In a press conference held by the State Council Information Office, Wang Jun, Vice Minister of Finance, said central financial deficits will inevitably increase when China adopts positive financial policies, but he emphasized the deficits would be under control.
Wei Fengchun, a senior analyst at the South China Securities, said the controllable proportion between financial deficit and GDP should be less than three percent.According to 2007 GDP figures and a desirable annual growth rate of 8 percent, the controllable deficits predicted in China over the next three years will be 799 billion yuan, 862.9 billion yuan, and 932 billion yuan respectively, or 2.59 trillion yuan in
total. Government investment will bring more social funds, and figures show the multiplier effect for infrastructure investments between 1998 and 2002 was 3.2. Therefore local financial power will reach 8 trillion yuan in three years if the multiplier effect is kept stable.
The multiplier effect means the expansion of a country's money supply results from banks being able to lend.
"In fact, the multiplier effect from government investments will be lower than that of ten years ago," said a report from China International Capital Corporation Ltd.
Compared with that of ten years ago, the return on investment in infrastructure construction has seen negative growth, and the housing market has been in an adjustment period, said the report.

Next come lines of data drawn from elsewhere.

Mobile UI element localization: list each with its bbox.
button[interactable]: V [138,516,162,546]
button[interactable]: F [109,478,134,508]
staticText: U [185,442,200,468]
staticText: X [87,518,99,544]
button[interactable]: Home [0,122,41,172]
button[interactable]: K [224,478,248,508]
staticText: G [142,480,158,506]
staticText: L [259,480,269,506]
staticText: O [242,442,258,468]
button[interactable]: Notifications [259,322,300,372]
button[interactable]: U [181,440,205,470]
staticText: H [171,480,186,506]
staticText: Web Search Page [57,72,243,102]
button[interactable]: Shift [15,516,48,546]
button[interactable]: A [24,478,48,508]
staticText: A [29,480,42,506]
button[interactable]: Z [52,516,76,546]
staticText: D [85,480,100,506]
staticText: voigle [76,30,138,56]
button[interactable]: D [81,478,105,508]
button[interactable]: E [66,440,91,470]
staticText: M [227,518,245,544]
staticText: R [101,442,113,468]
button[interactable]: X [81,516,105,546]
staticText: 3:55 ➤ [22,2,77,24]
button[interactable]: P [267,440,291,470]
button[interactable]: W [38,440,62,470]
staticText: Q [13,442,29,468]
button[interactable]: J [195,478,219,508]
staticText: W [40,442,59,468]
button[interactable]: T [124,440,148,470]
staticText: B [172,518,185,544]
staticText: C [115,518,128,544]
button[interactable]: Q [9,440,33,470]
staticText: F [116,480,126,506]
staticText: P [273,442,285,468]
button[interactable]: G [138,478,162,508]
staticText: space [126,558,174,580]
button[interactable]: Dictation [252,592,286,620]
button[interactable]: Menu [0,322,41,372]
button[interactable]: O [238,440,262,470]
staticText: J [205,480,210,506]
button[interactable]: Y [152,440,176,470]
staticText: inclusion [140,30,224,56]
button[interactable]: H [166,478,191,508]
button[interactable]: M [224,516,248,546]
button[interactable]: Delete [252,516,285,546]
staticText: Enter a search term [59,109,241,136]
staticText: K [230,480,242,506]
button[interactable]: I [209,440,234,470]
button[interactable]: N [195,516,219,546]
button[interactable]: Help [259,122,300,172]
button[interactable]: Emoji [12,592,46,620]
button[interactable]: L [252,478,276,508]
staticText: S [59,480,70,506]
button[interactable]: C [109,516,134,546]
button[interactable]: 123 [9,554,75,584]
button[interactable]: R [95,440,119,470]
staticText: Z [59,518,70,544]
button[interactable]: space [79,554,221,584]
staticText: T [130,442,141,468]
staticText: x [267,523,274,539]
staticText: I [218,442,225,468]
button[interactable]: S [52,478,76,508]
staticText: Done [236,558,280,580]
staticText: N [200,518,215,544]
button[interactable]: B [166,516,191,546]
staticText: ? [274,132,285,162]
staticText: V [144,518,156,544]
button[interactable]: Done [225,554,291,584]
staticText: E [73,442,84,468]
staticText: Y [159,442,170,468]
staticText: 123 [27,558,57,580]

Hence, together with 2.59 trillion yuan in government deficits and 8 trillion yuan in local finances, the desired
total may reach 10 trillion yuan. That makes it significantly lower than the 18 trillion yuan that is supposed to be raised by local governments.
According to local investment plans, the 18 trillion yuan is mainly from central government, local governments, business circles and banks.
However, experts familiar with the matter said governments have more passion for the plans than business ciricles and banks.
In addition, local finance bears more invisible pressure, which is easily forgotten by the market, said Wei from the South China Securities.
Currently, local governments' financial income is mainly from land bidding and its derivatives soaring, and cities would like to push up housing prices. But this year, many cities saw a decline in housing prices, with many failed bids on land.
The National Development and Reform Commission, the top planner, said on November 11 that property prices in China's 70 large and medium-sized cities rose 1.6 percent year-on-year in October, the lowest growth rate since 2006.
The average price of Beijing's high-end residential apartments fell 5.5 percent quarter-on-quarter from July to September, the first time since the first quarter of 2006.
"Past fast increasing financial income will never show up,"said Wei, adding the risks brought on by high financial pressure will be hard to control if there are no relevant measures taken.